> To do: Set down the entries below once more, precisely as they stand.

(Source records)
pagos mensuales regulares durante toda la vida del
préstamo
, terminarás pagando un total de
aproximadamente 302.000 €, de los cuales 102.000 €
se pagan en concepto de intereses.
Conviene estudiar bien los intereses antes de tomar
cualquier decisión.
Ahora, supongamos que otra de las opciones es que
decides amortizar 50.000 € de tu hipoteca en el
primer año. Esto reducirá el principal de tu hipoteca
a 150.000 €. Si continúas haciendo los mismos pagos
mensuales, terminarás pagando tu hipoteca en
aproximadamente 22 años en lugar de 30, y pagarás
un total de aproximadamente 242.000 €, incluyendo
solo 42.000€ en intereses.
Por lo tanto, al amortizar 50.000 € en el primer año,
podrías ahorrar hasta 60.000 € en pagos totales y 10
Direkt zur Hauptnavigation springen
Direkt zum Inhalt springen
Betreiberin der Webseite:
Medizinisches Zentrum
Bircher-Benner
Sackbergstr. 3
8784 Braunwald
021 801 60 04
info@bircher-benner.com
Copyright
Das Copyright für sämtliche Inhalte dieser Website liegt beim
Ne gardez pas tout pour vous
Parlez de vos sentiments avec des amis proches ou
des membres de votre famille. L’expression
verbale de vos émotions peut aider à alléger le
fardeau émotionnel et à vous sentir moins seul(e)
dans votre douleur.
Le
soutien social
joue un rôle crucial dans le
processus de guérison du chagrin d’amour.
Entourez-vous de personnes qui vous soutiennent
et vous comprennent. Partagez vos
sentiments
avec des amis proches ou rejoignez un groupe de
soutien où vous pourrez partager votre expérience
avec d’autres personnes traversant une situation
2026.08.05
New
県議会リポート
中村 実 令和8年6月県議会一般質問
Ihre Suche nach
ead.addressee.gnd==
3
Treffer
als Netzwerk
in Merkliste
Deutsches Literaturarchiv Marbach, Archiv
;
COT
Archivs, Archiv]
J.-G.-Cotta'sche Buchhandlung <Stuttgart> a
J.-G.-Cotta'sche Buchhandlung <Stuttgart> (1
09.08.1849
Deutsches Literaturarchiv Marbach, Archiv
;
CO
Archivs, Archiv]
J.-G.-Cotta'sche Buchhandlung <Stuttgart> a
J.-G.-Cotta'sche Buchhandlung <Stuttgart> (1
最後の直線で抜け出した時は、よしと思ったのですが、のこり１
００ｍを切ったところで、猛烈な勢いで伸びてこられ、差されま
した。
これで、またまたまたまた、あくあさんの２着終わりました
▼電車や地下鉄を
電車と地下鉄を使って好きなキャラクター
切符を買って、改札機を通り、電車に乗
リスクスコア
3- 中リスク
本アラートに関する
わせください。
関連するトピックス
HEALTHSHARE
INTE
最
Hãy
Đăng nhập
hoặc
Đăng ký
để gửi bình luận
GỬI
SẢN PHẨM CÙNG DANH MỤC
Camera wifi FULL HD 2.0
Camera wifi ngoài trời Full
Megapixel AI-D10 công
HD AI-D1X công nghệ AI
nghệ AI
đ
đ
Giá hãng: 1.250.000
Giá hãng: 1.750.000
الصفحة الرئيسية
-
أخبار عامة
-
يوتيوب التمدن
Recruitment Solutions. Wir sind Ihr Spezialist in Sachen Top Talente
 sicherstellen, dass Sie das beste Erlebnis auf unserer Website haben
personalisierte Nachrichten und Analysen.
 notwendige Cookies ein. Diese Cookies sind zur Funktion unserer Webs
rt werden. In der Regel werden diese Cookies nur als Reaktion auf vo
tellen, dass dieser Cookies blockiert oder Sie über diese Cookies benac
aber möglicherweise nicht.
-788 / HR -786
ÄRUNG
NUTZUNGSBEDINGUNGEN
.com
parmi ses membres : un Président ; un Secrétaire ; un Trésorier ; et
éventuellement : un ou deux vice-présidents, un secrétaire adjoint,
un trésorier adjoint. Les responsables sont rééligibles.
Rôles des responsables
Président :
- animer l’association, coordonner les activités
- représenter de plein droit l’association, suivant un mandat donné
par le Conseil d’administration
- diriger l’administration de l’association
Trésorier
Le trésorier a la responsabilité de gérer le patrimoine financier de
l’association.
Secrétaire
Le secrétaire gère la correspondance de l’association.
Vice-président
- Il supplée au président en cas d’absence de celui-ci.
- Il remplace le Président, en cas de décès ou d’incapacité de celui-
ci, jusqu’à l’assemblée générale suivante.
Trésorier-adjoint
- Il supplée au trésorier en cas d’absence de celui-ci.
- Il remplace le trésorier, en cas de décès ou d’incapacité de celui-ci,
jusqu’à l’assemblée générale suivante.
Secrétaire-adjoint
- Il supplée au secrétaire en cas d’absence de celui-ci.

> Your response:
pagos mensuales regulares durante toda la vida del
préstamo
, terminarás pagando un total de
aproximadamente 302.000 €, de los cuales 102.000 €
se pagan en concepto de intereses.
Conviene estudiar bien los intereses antes de tomar
cualquier decisión.
Ahora, supongamos que otra de las opciones es que
decides amortizar 50.000 € de tu hipoteca en el
primer año. Esto reducirá el principal de tu hipoteca
a 150.000 €. Si continúas haciendo los mismos pagos
mensuales, terminarás pagando tu hipoteca en
aproximadamente 22 años en lugar de 30, y pagarás
un total de aproximadamente 242.000 €, incluyendo
solo 42.000€ en intereses.
Por lo tanto, al amortizar 50.000 € en el primer año,
podrías ahorrar hasta 60.000 € en pagos totales y 10
Direkt zur Hauptnavigation springen
Direkt zum Inhalt springen
Betreiberin der Webseite:
Medizinisches Zentrum
Bircher-Benner
Sackbergstr. 3
8784 Braunwald
021 801 60 04
info@bircher-benner.com
Copyright
Das Copyright für sämtliche Inhalte dieser Website liegt beim
Ne gardez pas tout pour vous
Parlez de vos sentiments avec des amis proches ou
des membres de votre famille. L’expression
verbale de vos émotions peut aider à alléger le
fardeau émotionnel et à vous sentir moins seul(e)
dans votre douleur.
Le
soutien social
joue un rôle crucial dans le
processus de guérison du chagrin d’amour.
Entourez-vous de personnes qui vous soutiennent
et vous comprennent. Partagez vos
sentiments
avec des amis proches ou rejoignez un groupe de
soutien où vous pourrez partager votre expérience
avec d’autres personnes traversant une situation
2026.08.05
New
県議会リポート
中村 実 令和8年6月県議会一般質問
Ihre Suche nach
ead.addressee.gnd==
3
Treffer
als Netzwerk
in Merkliste
Deutsches Literaturarchiv Marbach, Archiv
;
COT
Archivs, Archiv]
J.-G.-Cotta'sche Buchhandlung <Stuttgart> a
J.-G.-Cotta'sche Buchhandlung <Stuttgart> (1
09.08.1849
Deutsches Literaturarchiv Marbach, Archiv
;
CO
Archivs, Archiv]
J.-G.-Cotta'sche Buchhandlung <Stuttgart> a
J.-G.-Cotta'sche Buchhandlung <Stuttgart> (1
最後の直線で抜け出した時は、よしと思ったのですが、のこり１
００ｍを切ったところで、猛烈な勢いで伸びてこられ、差されま
した。
これで、またまたまたまた、あくあさんの２着終わりました
▼電車や地下鉄を
電車と地下鉄を使って好きなキャラクター
切符を買って、改札機を通り、電車に乗
リスクスコア
3- 中リスク
本アラートに関する
わせください。
関連するトピックス
HEALTHSHARE
INTE
最
Hãy
Đăng nhập
hoặc
Đăng ký
để gửi bình luận
GỬI
SẢN PHẨM CÙNG DANH MỤC
Camera wifi FULL HD 2.0
Camera wifi ngoài trời Full
Megapixel AI-D10 công
HD AI-D1X công nghệ AI
nghệ AI
đ
đ
Giá hãng: 1.250.000
Giá hãng: 1.750.000
الصفحة الرئيسية
-
أخبار عامة
-
يوتيوب التمدن
Recruitment Solutions. Wir sind Ihr Spezialist in Sachen Top Talente
 sicherstellen, dass Sie das beste Erlebnis auf unserer Website haben
personalisierte Nachrichten und Analysen.
 notwendige Cookies ein. Diese Cookies sind zur Funktion unserer Webs
rt werden. In der Regel werden diese Cookies nur als Reaktion auf vo
tellen, dass dieser Cookies blockiert oder Sie über diese Cookies benac
aber möglicherweise nicht.
-788 / HR -786
ÄRUNG
NUTZUNGSBEDINGUNGEN
.com
parmi ses membres : un Président ; un Secrétaire ; un Trésorier ; et
éventuellement : un ou deux vice-présidents, un secrétaire adjoint,
un trésorier adjoint. Les responsables sont rééligibles.
Rôles des responsables
Président :
- animer l’association, coordonner les activités
- représenter de plein droit l’association, suivant un mandat donné
par le Conseil d’administration
- diriger l’administration de l’association
Trésorier
Le trésorier a la responsabilité de gérer le patrimoine financier de
l’association.
Secrétaire
Le secrétaire gère la correspondance de l’association.
Vice-président
- Il supplée au président en cas d’absence de celui-ci.
- Il remplace le Président, en cas de décès ou d’incapacité de celui-
ci, jusqu’à l’assemblée générale suivante.
Trésorier-adjoint
- Il supplée au trésorier en cas d’absence de celui-ci.
- Il remplace le trésorier, en cas de décès ou d’incapacité de celui-ci,
jusqu’à l’assemblée générale suivante.
Secrétaire-adjoint
- Il supplée au secrétaire en cas d’absence de celui-ci.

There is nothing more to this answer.